Develop circular criteria

Developing circular criteria and requirements for the tender procedure

Circular criteria aim to challenge the market to provide goods and services that deliver circular economy benefits, such as reducing waste and pollution, expanding the lifespan of products, and regenerating nature. Using the three principles of the circular economy (eliminate, circulate, regenerate) is a good starting point for the development of circular criteria. Your municipality can develop a bank of criteria per product or service category, as well as use third party standards - such as cradle-to-cradle, certified organic, or certifications for recycled content (i.e. ISO 14021, ISO 9001) - to verify the circularity of a product where appropriate.

To support circularity, your city government can plan for the end-of-use phase of products and assets you are procuring when defining the contract. Your city government may consider having arrangements with suppliers for the end of the functional life or contracting period to ensure that products and materials are kept in use or recovered appropriately. Such arrangements can also be procured through services and the use of circular business models, such as lease, buy-resell, or take-back schemes. Your city governments can plan for the end-of-use phase at the product, supplier, and system level.

The development of circular criteria is an ongoing process. The market dialogues you conducted ahead of the tender will help to define what criteria and requirements suppliers can presently realistically respond to. Your city government can, however, raise its level of ambition over time by gradually raising the minimum requirements, as more circular options become available on the market. Providing visibility of how these criteria will evolve over time can encourage potential suppliers to develop more circular solutions, provide businesses with a sense of direction, and give the industry enough time to adapt.

Questions to consider:

  • Can you collaborate with the public procurement department(s), relevant experts, and stakeholders to develop circular criteria for the tender?

  • How can the three principles of the circular economy be applied to this tender? + Can the criteria help to eliminate waste and pollution? + Can the criteria help to keep products and materials in use? + Can the criteria help to regenerate natural systems?

  • Can you procure items that maximise water, energy, material, and resource efficiency?

  • Can you procure products or assets that are designed to be reused, refurbished, repaired, upgraded, retrofitted, or remanufactured?

  • Can you procure through a take-back, buy-resell, or product service system to ensure that the materials are kept in use or recovered appropriately?

  • Can potential suppliers, including SMEs, realistically meet these criteria?

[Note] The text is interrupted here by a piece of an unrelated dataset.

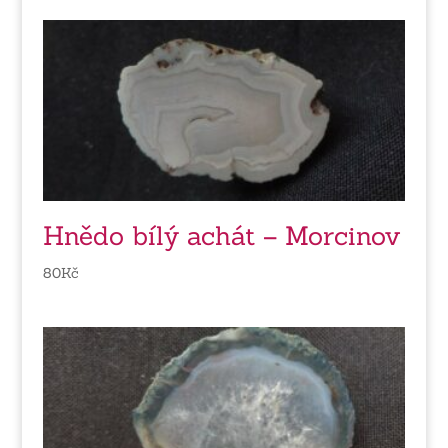
Hnědo bílý achát – Morcinov
80
Kč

  • Is it possible for suppliers to discuss the criteria if they can see opportunities to improve circularity?

  • Can you use Total Cost of Ownership (TCO), instead of the lowest bid as a price criterion? Can you alter the price-quality ratio to create more favorable conditions for circular solutions?

Example

The 32 municipalities and 2 provinces of the Metropolitan Region of Amsterdam committed in 2018 to applying circular principles for at least 50% of their total procurement by 2025 and reach 100% circular procurement as soon as possible The City of Amsterdam’s “Roadmap Circular Procurement & Commissioning Towards 100%, provides an overview of how the level of ambition will evolve over time and how this will affect tender requirements and criteria.

Resources

  • The Circular Procurement Guide provides advice on how to develop criteria for circularity.

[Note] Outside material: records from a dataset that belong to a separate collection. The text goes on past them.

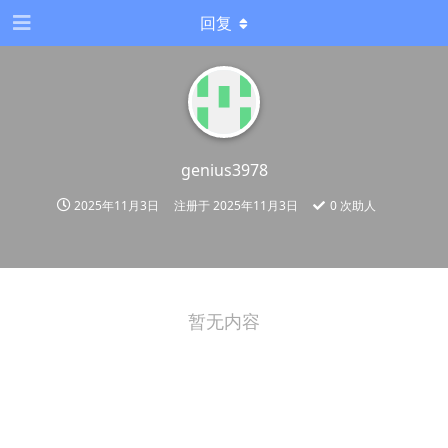
回复
genius3978
2025年11月3日
注册于
2025年11月3日
0
次助人
暂无内容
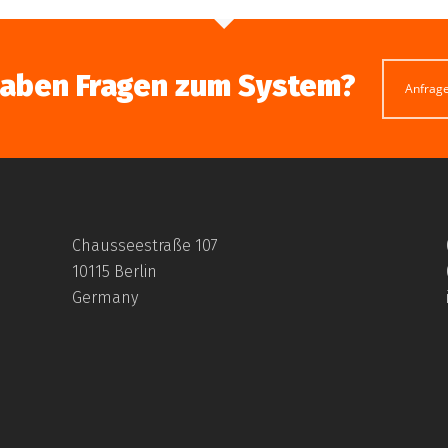
haben Fragen zum System?
Anfrag
Chausseestraße 107
10115 Berlin
ckortungsverfahren
Germany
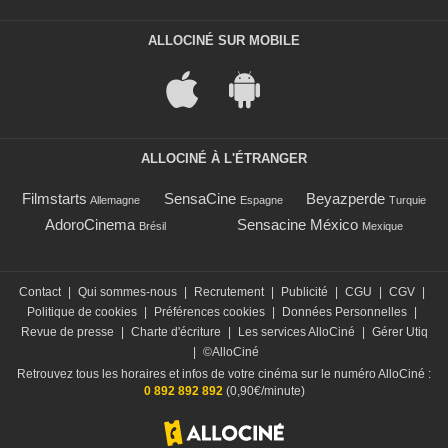
ALLOCINÉ SUR MOBILE
ALLOCINÉ À L'ÉTRANGER
Filmstarts
SensaCine
Beyazperde
Allemagne
Espagne
Turquie
AdoroCinema
Sensacine México
Brésil
Mexique
Contact
|
Qui sommes-nous
|
Recrutement
|
Publicité
|
CGU
|
CGV
|
Politique de cookies
|
Préférences cookies
|
Données Personnelles
|
Revue de presse
|
Charte d'écriture
|
Les services AlloCiné
|
Gérer Utiq
|
©AlloCiné
Retrouvez tous les horaires et infos de votre cinéma sur le numéro AlloCiné :
0 892 892 892
(0,90€/minute)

  • The European Commission has developed a series of documents to facilitate the inclusion of green requirements in public tender documents. The EU GPP criteria cover several product types such as electronics, furniture, and textiles.

  • ReLondon has a CE Training Academy that includes a bespoke module to help local authorities to understand and embed the circular economy into their procurement activities. ReLondon is also developing an online CE matchmaker directory connecting local authorities, businesses and citizens with circular SMEs, products and services.